**WHAT THIS TASK INVOLVES**
Each line from the one containing "(Chưa tính các bộ phận còn lại)" to the end of the records should be copied exactly, and no other line.

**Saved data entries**
#####

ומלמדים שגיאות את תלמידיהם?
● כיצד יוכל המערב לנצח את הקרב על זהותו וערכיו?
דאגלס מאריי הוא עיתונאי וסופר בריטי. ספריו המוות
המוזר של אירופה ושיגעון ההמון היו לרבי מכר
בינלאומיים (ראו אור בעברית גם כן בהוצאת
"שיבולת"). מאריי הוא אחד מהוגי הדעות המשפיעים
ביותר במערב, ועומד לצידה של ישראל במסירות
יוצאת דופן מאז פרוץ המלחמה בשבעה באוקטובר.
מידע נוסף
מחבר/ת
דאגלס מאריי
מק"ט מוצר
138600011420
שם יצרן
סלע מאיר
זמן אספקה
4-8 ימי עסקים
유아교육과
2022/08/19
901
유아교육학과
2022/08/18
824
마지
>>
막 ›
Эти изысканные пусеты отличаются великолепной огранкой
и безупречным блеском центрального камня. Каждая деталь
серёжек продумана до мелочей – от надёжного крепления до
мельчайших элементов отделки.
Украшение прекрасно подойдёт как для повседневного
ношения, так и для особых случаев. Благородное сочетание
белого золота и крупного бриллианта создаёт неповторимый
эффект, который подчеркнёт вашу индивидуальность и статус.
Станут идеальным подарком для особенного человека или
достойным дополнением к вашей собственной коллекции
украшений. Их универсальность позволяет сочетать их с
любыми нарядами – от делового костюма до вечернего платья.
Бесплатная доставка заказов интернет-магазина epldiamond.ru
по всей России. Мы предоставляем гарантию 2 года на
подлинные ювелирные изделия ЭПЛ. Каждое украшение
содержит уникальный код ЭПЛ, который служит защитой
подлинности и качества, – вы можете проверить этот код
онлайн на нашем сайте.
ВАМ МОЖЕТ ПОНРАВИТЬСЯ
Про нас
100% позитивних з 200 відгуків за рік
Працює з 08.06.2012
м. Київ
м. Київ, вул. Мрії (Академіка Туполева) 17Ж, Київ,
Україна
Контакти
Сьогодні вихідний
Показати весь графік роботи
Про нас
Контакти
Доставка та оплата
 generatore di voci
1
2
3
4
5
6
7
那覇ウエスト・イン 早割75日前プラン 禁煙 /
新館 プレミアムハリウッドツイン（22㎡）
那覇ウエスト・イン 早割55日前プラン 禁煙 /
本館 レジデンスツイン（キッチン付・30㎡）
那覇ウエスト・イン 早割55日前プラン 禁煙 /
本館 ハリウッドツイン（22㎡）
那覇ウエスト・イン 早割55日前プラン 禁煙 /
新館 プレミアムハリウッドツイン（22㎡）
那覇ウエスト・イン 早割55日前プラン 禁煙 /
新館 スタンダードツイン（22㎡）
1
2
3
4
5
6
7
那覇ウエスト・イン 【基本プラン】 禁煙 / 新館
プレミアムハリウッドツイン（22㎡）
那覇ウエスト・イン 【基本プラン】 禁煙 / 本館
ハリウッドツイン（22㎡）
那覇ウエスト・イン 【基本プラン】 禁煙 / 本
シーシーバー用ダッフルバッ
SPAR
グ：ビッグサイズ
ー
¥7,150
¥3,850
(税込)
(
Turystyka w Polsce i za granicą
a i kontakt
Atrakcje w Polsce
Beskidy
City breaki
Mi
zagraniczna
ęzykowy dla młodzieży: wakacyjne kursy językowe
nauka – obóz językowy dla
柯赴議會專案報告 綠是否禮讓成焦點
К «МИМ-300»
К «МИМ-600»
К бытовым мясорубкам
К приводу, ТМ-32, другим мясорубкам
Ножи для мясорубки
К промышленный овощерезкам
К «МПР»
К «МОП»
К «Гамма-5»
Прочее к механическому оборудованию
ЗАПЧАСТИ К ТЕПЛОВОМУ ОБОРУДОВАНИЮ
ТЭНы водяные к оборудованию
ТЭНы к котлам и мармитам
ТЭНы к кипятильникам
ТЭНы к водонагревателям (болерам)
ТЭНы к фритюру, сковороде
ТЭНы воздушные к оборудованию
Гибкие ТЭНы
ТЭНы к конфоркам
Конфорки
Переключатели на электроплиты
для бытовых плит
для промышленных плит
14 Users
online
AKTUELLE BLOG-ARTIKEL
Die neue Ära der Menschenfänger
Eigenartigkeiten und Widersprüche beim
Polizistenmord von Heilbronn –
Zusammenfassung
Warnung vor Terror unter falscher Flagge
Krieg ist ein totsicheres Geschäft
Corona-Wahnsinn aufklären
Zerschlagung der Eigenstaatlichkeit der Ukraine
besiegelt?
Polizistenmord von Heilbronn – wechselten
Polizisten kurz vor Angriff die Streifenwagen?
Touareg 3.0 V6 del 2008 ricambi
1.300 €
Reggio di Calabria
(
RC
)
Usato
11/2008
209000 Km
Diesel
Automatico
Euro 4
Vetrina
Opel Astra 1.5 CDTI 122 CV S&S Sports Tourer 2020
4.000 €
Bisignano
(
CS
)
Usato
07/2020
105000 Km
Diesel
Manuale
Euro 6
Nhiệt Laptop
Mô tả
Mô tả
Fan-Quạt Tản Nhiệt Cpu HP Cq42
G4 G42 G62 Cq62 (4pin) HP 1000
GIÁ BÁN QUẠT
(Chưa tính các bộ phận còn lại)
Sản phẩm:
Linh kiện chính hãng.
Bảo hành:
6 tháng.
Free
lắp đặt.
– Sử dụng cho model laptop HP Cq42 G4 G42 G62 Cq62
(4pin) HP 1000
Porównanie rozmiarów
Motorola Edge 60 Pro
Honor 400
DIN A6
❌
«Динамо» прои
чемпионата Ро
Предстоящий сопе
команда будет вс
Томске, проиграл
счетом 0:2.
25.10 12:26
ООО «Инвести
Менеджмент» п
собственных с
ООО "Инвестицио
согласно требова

#####

**ANSWER SECTION**
(Chưa tính các bộ phận còn lại)
Sản phẩm:
Linh kiện chính hãng.
Bảo hành:
6 tháng.
Free
lắp đặt.
– Sử dụng cho model laptop HP Cq42 G4 G42 G62 Cq62
(4pin) HP 1000
Porównanie rozmiarów
Motorola Edge 60 Pro
Honor 400
DIN A6
❌
«Динамо» прои
чемпионата Ро
Предстоящий сопе
команда будет вс
Томске, проиграл
счетом 0:2.
25.10 12:26
ООО «Инвести
Менеджмент» п
собственных с
ООО "Инвестицио
согласно требова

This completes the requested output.